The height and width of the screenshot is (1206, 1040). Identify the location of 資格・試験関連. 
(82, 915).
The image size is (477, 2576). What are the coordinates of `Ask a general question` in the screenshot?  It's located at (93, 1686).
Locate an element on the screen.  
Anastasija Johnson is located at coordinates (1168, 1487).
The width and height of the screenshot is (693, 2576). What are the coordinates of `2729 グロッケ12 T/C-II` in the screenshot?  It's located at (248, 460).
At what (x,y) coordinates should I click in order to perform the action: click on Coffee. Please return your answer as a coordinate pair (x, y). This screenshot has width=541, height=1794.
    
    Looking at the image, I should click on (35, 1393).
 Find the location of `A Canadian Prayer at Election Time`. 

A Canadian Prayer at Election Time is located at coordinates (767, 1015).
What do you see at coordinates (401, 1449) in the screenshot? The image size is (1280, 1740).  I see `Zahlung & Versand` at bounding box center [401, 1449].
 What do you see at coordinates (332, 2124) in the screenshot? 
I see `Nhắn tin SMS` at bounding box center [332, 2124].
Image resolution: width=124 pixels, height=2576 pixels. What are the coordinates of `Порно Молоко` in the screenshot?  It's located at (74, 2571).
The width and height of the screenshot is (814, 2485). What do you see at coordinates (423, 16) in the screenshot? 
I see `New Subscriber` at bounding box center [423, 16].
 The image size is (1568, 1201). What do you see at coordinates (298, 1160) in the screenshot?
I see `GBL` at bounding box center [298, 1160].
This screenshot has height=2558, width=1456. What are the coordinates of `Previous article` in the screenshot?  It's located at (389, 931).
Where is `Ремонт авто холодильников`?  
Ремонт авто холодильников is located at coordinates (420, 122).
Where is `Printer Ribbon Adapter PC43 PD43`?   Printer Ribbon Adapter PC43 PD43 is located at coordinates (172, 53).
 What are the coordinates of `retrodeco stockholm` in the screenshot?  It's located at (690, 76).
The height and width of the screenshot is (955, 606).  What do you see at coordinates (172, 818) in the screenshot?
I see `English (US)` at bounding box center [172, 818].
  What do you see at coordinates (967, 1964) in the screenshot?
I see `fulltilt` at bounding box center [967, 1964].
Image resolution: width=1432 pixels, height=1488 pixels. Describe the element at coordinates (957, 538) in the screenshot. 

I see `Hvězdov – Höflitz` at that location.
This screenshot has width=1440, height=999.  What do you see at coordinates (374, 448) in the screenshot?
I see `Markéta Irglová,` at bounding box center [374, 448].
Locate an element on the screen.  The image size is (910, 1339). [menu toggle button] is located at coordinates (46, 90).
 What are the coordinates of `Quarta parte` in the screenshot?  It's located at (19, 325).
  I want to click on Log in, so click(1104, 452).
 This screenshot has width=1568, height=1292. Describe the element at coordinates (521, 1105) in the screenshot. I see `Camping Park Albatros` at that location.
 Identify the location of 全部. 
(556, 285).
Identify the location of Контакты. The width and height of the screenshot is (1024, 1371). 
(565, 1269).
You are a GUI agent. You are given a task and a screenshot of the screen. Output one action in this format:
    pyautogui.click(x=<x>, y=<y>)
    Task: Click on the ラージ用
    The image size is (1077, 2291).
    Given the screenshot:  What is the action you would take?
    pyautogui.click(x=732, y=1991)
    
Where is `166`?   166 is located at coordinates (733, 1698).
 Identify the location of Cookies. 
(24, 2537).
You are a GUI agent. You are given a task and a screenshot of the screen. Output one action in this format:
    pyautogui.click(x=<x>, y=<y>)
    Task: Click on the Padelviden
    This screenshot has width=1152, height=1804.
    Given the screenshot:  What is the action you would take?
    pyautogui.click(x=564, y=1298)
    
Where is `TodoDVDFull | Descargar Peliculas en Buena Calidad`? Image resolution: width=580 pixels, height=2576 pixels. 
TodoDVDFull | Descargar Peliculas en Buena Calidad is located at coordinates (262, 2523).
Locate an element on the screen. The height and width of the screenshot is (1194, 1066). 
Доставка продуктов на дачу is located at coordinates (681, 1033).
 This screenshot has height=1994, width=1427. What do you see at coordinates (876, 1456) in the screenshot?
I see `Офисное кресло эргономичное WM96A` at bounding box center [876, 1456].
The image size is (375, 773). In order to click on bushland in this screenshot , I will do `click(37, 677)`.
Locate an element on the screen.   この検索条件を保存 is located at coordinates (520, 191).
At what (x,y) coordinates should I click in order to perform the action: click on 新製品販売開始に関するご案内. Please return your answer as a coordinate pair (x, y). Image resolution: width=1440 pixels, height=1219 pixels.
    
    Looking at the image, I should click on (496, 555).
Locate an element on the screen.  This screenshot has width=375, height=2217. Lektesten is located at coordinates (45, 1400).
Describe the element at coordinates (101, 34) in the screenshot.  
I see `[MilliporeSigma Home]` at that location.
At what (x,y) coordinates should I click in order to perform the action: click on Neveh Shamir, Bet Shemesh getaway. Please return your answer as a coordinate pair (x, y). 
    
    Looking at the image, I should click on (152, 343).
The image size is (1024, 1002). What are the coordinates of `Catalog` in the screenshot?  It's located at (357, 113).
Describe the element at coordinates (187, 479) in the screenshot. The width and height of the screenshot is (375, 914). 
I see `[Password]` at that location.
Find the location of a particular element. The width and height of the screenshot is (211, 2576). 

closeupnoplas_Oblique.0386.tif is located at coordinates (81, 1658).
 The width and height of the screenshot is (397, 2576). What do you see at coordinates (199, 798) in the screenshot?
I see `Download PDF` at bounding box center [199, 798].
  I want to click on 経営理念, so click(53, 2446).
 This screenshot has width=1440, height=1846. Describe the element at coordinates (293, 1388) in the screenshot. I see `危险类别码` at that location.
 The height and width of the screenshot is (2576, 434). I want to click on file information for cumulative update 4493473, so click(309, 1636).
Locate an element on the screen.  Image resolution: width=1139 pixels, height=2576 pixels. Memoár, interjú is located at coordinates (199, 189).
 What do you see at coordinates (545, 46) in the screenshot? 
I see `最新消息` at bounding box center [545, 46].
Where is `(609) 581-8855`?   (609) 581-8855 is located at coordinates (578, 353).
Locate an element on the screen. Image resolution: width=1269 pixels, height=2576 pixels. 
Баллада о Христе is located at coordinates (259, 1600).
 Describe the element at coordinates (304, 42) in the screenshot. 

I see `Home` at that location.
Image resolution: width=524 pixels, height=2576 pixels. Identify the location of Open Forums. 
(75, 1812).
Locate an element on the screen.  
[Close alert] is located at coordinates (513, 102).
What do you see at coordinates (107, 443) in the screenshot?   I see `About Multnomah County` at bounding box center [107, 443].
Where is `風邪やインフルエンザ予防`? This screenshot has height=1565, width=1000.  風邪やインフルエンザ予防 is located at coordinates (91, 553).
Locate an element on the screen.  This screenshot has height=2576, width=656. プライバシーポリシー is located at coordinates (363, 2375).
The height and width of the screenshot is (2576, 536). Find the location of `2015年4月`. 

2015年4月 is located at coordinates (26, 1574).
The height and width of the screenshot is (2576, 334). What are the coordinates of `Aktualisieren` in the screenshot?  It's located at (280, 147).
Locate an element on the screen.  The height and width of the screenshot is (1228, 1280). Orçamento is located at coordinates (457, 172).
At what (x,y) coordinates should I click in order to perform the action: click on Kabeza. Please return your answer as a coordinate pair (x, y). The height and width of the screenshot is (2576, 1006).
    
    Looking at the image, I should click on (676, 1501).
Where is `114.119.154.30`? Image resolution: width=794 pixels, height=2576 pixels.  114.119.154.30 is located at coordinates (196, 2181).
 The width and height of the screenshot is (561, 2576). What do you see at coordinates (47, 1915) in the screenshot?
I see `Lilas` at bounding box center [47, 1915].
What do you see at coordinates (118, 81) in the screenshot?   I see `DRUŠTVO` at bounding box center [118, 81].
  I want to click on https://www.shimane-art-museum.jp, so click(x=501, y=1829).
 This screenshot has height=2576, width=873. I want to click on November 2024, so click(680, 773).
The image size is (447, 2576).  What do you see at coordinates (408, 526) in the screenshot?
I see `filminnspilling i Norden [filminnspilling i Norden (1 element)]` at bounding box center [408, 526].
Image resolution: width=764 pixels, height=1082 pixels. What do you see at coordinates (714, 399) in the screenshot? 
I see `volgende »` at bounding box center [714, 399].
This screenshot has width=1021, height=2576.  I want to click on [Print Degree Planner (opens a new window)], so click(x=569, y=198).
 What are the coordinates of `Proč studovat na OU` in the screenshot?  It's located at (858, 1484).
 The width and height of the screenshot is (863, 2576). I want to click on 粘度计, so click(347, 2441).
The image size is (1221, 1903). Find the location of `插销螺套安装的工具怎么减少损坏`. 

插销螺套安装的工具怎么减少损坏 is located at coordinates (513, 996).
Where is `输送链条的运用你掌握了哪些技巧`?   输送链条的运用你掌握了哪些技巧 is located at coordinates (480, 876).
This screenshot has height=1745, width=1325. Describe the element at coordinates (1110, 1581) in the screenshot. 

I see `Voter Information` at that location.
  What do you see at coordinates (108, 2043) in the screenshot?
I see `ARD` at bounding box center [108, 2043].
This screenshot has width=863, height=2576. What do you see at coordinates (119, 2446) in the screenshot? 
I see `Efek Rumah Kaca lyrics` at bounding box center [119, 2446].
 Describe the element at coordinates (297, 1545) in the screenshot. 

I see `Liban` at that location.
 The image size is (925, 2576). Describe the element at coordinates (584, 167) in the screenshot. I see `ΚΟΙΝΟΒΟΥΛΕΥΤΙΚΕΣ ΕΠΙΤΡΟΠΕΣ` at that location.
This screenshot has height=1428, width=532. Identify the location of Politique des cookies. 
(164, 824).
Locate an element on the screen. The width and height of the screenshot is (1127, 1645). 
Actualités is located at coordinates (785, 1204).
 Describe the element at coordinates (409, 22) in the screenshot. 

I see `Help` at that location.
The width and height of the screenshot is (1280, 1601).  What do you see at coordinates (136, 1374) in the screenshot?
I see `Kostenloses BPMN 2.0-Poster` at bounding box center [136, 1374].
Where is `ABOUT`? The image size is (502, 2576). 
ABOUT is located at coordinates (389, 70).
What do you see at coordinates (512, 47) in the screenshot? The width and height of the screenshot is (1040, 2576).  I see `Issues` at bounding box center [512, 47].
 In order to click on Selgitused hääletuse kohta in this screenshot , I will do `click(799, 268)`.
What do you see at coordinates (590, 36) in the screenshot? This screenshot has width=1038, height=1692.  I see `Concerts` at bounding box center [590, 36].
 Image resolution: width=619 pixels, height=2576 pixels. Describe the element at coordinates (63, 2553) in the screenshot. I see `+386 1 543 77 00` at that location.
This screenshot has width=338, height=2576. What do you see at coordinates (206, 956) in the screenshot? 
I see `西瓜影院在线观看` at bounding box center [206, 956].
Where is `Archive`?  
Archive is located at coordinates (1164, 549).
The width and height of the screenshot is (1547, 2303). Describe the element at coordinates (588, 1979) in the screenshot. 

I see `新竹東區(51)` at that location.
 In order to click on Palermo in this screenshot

Your task: Take every line above carrying "will" and return it.

Solution to this exercise:
The image size is (375, 773). In order to click on bushland in this screenshot , I will do `click(37, 677)`.
 In order to click on Selgitused hääletuse kohta in this screenshot , I will do `click(799, 268)`.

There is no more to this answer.